═══ Supplied data ═══

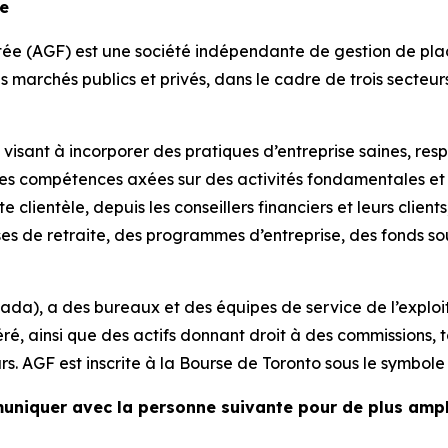
ée
ée (AGF) est une société indépendante de gestion de place
les marchés publics et privés, dans le cadre de trois secteu
isant à incorporer des pratiques d’entreprise saines, respo
es compétences axées sur des activités fondamentales et 
 clientèle, depuis les conseillers financiers et leurs clients
sses de retraite, des programmes d’entreprise, des fonds s
nada), a des bureaux et des équipes de service de l’exploit
, ainsi que des actifs donnant droit à des commissions, tot
rs. AGF est inscrite à la Bourse de Toronto sous le symbole 
uniquer avec la personne suivante pour de plus amp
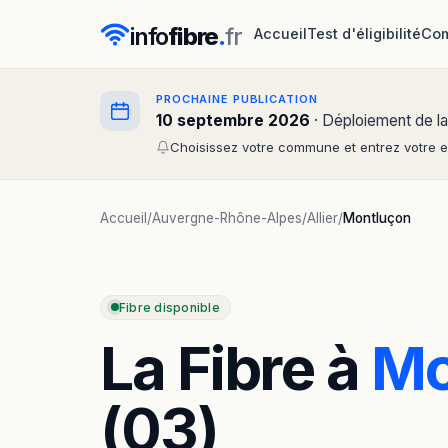
info
fibre
.
fr
Accueil
Test d'éligibilité
Com
PROCHAINE PUBLICATION
10 septembre 2026
· Déploiement de la
Choisissez votre commune et entrez votre em
Accueil
/
Auvergne-Rhône-Alpes
/
Allier
/
Montluçon
Fibre disponible
La Fibre à
Mo
(03)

═══

# [What you are asked to do]
Verbatim repeat, images removed: give each entry again exactly as it reads.

# [Your solution]
ée
ée (AGF) est une société indépendante de gestion de place
les marchés publics et privés, dans le cadre de trois secteu
isant à incorporer des pratiques d’entreprise saines, respo
es compétences axées sur des activités fondamentales et 
 clientèle, depuis les conseillers financiers et leurs clients
sses de retraite, des programmes d’entreprise, des fonds s
nada), a des bureaux et des équipes de service de l’exploit
, ainsi que des actifs donnant droit à des commissions, tot
rs. AGF est inscrite à la Bourse de Toronto sous le symbole 
uniquer avec la personne suivante pour de plus amp
info
fibre
.
fr
Accueil
Test d'éligibilité
Com
PROCHAINE PUBLICATION
10 septembre 2026
· Déploiement de la
Choisissez votre commune et entrez votre em
Accueil
/
Auvergne-Rhône-Alpes
/
Allier
/
Montluçon
Fibre disponible
La Fibre à
Mo
(03)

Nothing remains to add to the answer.